Lernprobleme durch Distanzunterricht - Experten für mehr Hilfen

Der monatelange Distanzunterricht hat vielen Schülern in Hessen zu
schaffen gemacht. Weil persönliche Kontakte zu den Lehrern fehlen,
wachsen Lernprobleme und Wissenslücken. Wie lässt sich gegensteuern?

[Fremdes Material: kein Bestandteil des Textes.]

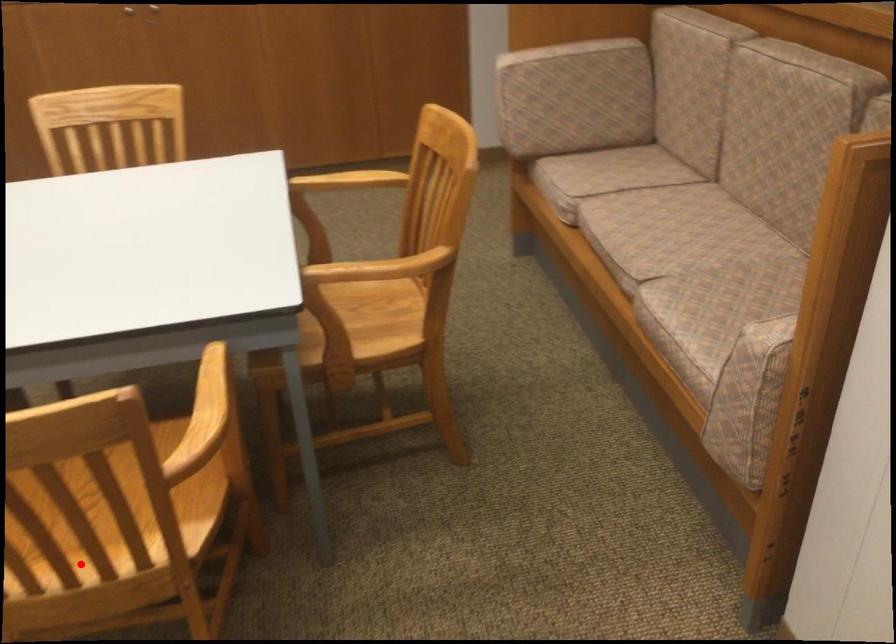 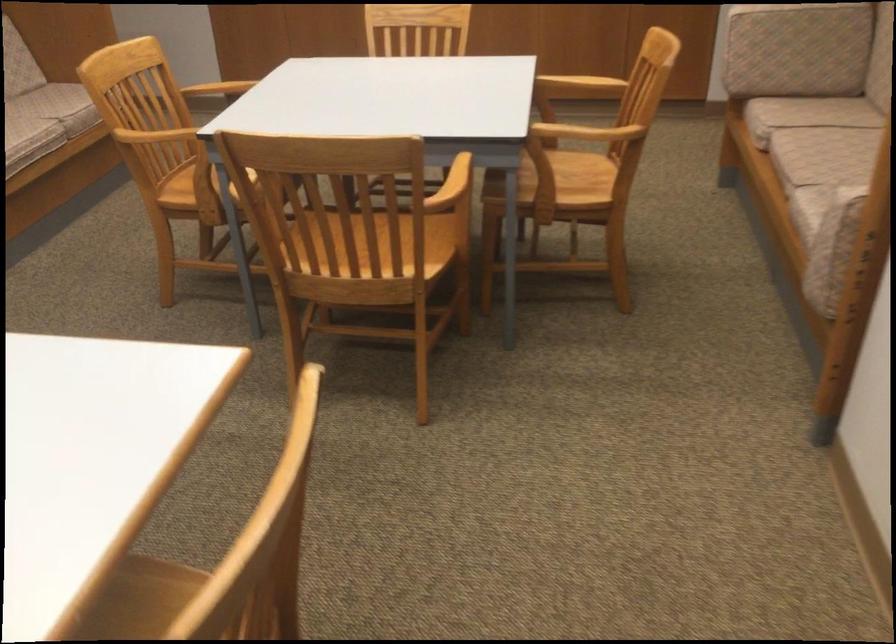 The point at the highlighted location is marked in the first image. Where is the corresponding point in the second image?

(358, 259) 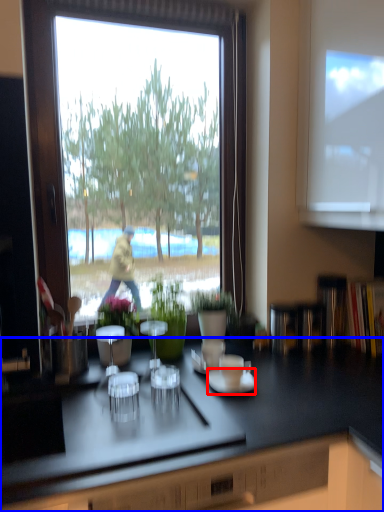 Question: Which object is closer to the camera taking this photo, saucer (highlighted by a red box) or countertop (highlighted by a blue box)?

Choices:
 (A) saucer
 (B) countertop

Answer: (B) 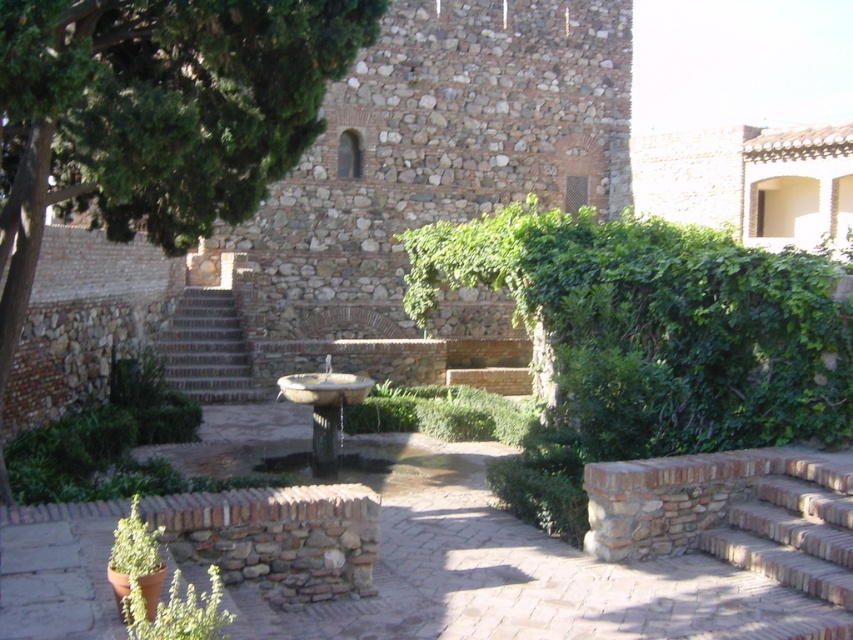 Question: Which of the following is the closest to the observer?

Choices:
 (A) (314, 424)
 (B) (167, 10)
 (C) (163, 372)

Answer: (B)

Question: Is green leafy tree at upper left bigger than brown stone stairs at center?

Choices:
 (A) no
 (B) yes

Answer: (A)

Question: Based on their relative distances, which object is nearer to the brown stone stairs at center?

Choices:
 (A) brick/stone stairs at lower right
 (B) stone fountain at center

Answer: (B)

Question: Can you confirm if green leafy tree at upper left is wider than green leafy ivy at center?

Choices:
 (A) yes
 (B) no

Answer: (B)

Question: Which object is the farthest from the brick/stone stairs at lower right?

Choices:
 (A) stone fountain at center
 (B) green leafy tree at upper left
 (C) brown stone stairs at center

Answer: (C)

Question: Is brick/stone stairs at lower right to the left of stone fountain at center from the viewer's perspective?

Choices:
 (A) yes
 (B) no

Answer: (B) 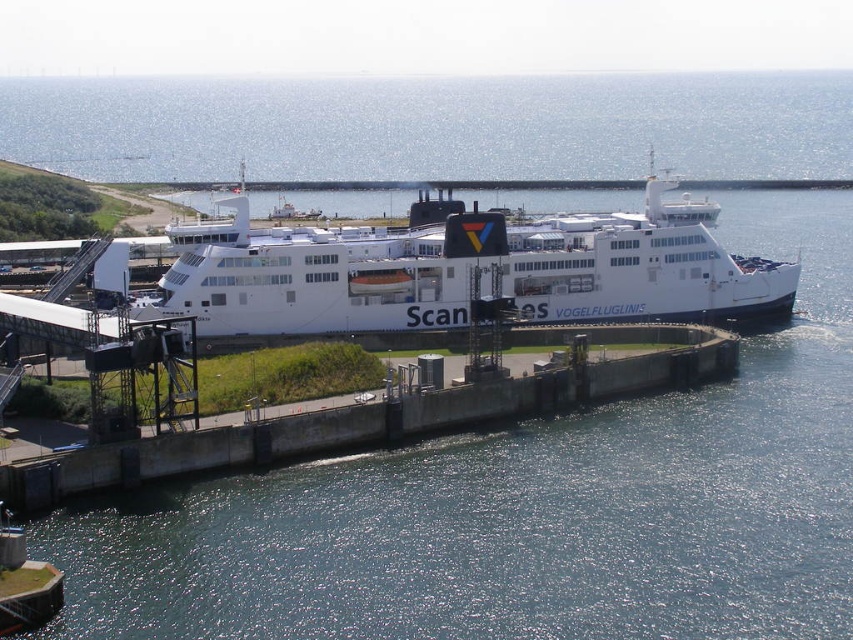 Between white matte ferry at center and concrete at center, which one has more height?

white matte ferry at center is taller.

Between point (224, 221) and point (468, 403), which one is positioned in front?

Point (468, 403) is more forward.

The image size is (853, 640). What are the coordinates of `white matte ferry at center` in the screenshot? It's located at (463, 269). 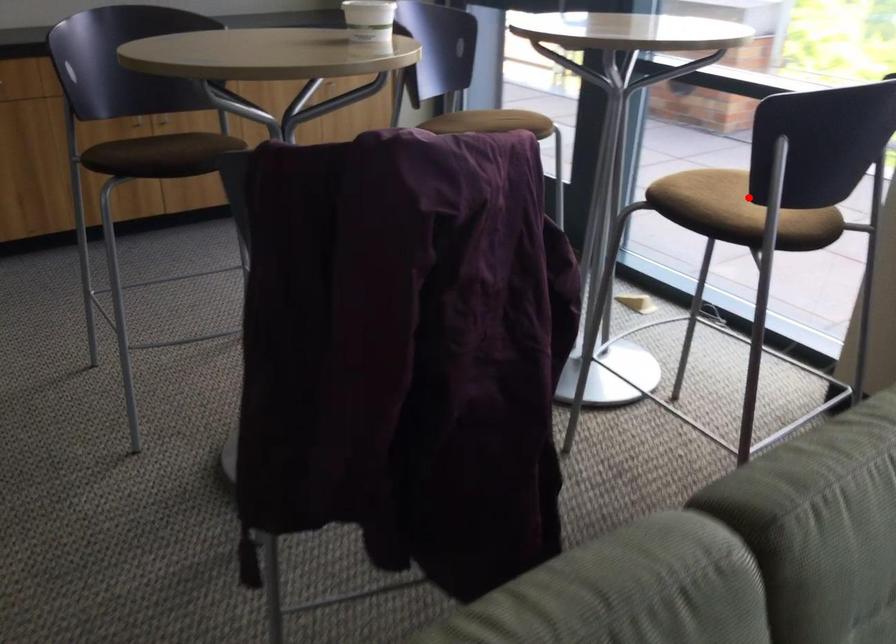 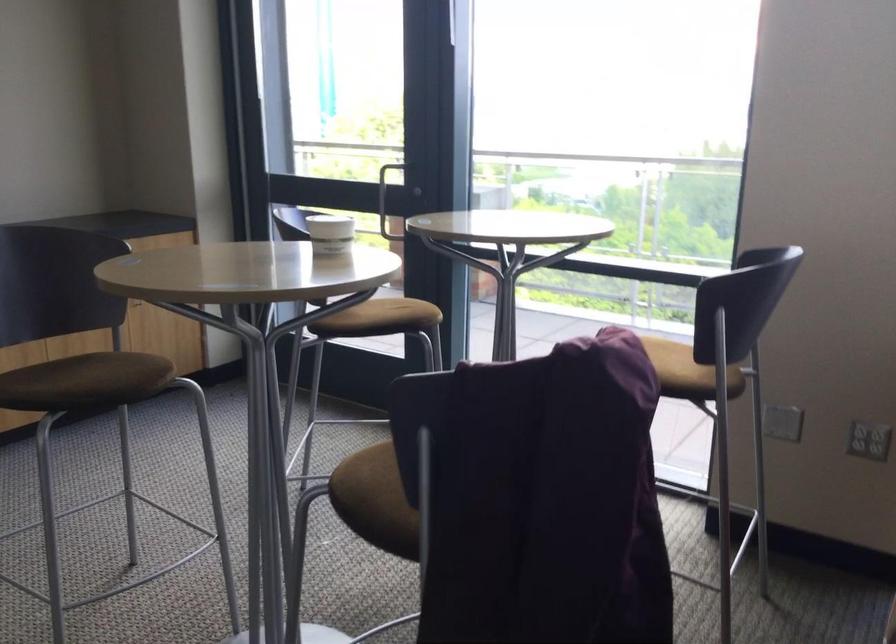 Question: I am providing you with two images of the same scene from different viewpoints. A red point is shown in image1. For the corresponding object point in image2, is it positioned nearer or farther from the camera?

Choices:
 (A) Nearer
 (B) Farther

Answer: (B) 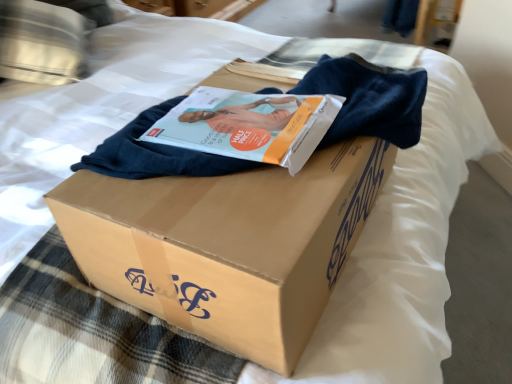 I want to click on matte paper magazine at center, so click(248, 125).

Is matte paper magazine at center completely or partially inside brown cardboard box at center?

Yes, matte paper magazine at center is inside brown cardboard box at center.

Is brown cardboard box at center to the right of matte paper magazine at center from the viewer's perspective?

Yes, brown cardboard box at center is to the right of matte paper magazine at center.

From the image's perspective, which one is positioned higher, brown cardboard box at center or matte paper magazine at center?

matte paper magazine at center.

Considering the points (57, 50) and (291, 326), which point is behind, point (57, 50) or point (291, 326)?

The point (57, 50) is behind.

Is the surface of metallic silver pillow at upper left in direct contact with brown cardboard box at center?

metallic silver pillow at upper left and brown cardboard box at center are clearly separated.

Between metallic silver pillow at upper left and brown cardboard box at center, which one has smaller size?

With smaller size is brown cardboard box at center.

I want to click on cardboard box above the metallic silver pillow at upper left (from a real-world perspective), so click(x=228, y=244).

Does metallic silver pillow at upper left have a greater height compared to matte paper magazine at center?

Yes, metallic silver pillow at upper left is taller than matte paper magazine at center.

Is metallic silver pillow at upper left not near matte paper magazine at center?

No, metallic silver pillow at upper left is in close proximity to matte paper magazine at center.

Can you tell me how much metallic silver pillow at upper left and matte paper magazine at center differ in facing direction?

They differ by 35.2 degrees in their facing directions.

From a real-world perspective, is matte paper magazine at center located higher than brown cardboard box at center?

Indeed, from a real-world perspective, matte paper magazine at center stands above brown cardboard box at center.

Where is `cardboard box on the right of matte paper magazine at center`? This screenshot has width=512, height=384. cardboard box on the right of matte paper magazine at center is located at coordinates (228, 244).

Is matte paper magazine at center not close to brown cardboard box at center?

No, there isn't a large distance between matte paper magazine at center and brown cardboard box at center.

From the image's perspective, which is above, matte paper magazine at center or brown cardboard box at center?

matte paper magazine at center appears higher in the image.

From the image's perspective, is matte paper magazine at center above or below metallic silver pillow at upper left?

From the image's perspective, matte paper magazine at center appears below metallic silver pillow at upper left.

What's the angular difference between matte paper magazine at center and metallic silver pillow at upper left's facing directions?

The angle between the facing direction of matte paper magazine at center and the facing direction of metallic silver pillow at upper left is 35.2 degrees.

Does matte paper magazine at center come behind metallic silver pillow at upper left?

No, matte paper magazine at center is in front of metallic silver pillow at upper left.

Is matte paper magazine at center aimed at metallic silver pillow at upper left?

No, matte paper magazine at center is not turned towards metallic silver pillow at upper left.

Does brown cardboard box at center have a greater width compared to metallic silver pillow at upper left?

In fact, brown cardboard box at center might be narrower than metallic silver pillow at upper left.

Who is taller, brown cardboard box at center or metallic silver pillow at upper left?

Standing taller between the two is metallic silver pillow at upper left.

Does point (176, 304) appear closer or farther from the camera than point (27, 46)?

Point (176, 304) is positioned closer to the camera compared to point (27, 46).

Do you think brown cardboard box at center is within metallic silver pillow at upper left, or outside of it?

Frankfurt (dpa/lhe) - Die lange Phase der Distanzbeschulung birgt
nach Einschätzung von Bildungsexperten vor allem bei
Grundschulkindern das Risiko der Ausbildung von Lernschwierigkeiten.
Je jünger Kinder seien, desto stärker seien sie beim Einstieg in die
Schriftsprache und Mathematik auf individuelles Feedback angewiesen,
sagte Marcus Hasselhorn vom Frankfurter DIPF Leibniz-Institut für
Bildungsforschung und Bildungsinformation der Deutschen
Presse-Agentur. Bereits seit längerem fordert die Lehrer-Gewerkschaft
GEW, zusätzliches Personal einzustellen, um die Schüler intensiver
unterstützen zu können.

Gerade bei der Beschulung von Klassen mit durchschnittlich 20 Kindern
über digitale Technik könnten die Lehrkräfte nur schwer auf das
individuelle Verständnis und möglichen Förderbedarf von
Grundschulkindern eingehen, sagte Hasselhorn. Hinzu komme: Kinder aus
bildungsfernen Schichten sowie mit bereits vor der Corona-Krise
bestehenden Lernschwierigkeiten dürften nun noch stärker abgehängt
werden, erwartet der Experte.

Zwar verhinderten in Deutschland rigide Datenschutzbestimmungen
aussagekräftige Analysen zur Lernsituation der Kinder, sagte
Hasselhorn. Daher stütze sich das DIPF bei seinen Empfehlungen auf
Daten aus Nachbarländern wie der Schweiz mit einem ähnlichen
Schulsystem wie Deutschland. Kürzlich seien dort Analysen der durch
die Schulschließung bedingten Leistungseinbußen bei rund 350 000
Schülern vorgelegt worden. Auf Basis dieser Daten geht das Institut
davon aus, dass auch hierzulande derzeit rund 15 Prozent der
Grundschüler nicht die Mindeststandards im Lesen, Schreiben und
Rechnen erfüllen, wie Hasselhorn sagte.

Diese Einschätzung habe auch für «Bewegung» im hessischen
Kultusministerium gesorgt, so der Experte. Für die betroffenen Kinder
könnten zwar Einzelsitzungen hilfreich sein, doch sei das angesichts
einer Vielzahl weiterer Aufgaben für die Lehrkräfte in der
erforderlichen Menge kaum leistbar. In Hessen sollen betroffene
Grundschüler deshalb mithilfe spezieller Förderprogramme unterstützt

werden. «Es geht darum, zu vermeiden, dass die Kinder eine Lese- und
Rechtschreibschwäche oder Dyskalkulie ausbilden», sagte Hasselhorn.
Denn rasch könne sich dadurch ein «Teufelskreis» aus
Verständnisschwierigkeiten, schlechten Zensuren und Demotivation auch
für die folgenden Schuljahre entwickeln.

Durch Homeschooling und Distanzunterricht bedingte Lerndefizite
machen sich nach Einschätzung privater Nachhilfeanbieter wie der
Schülerhilfe aber auch bei älteren Schülern bemerkbar. Viele Eltern
seien mit dem Homeschooling überfordert und verunsichert, wie es um
den aktuellen Leistungsstandard der Kinder stehe, teilte das
Unternehmen auf Anfrage mit. Häufig werde auch von mangelnder
Selbstorganisation und Konzentrationsschwierigkeiten aufgrund der
langen Lernzeit am PC berichtet, heißt es von dem Unternehmen, das
neben Studienkreis, Lernstudio Barbarossa und weiteren Anbietern zu
den privaten Nachhilfe-Instituten gehört.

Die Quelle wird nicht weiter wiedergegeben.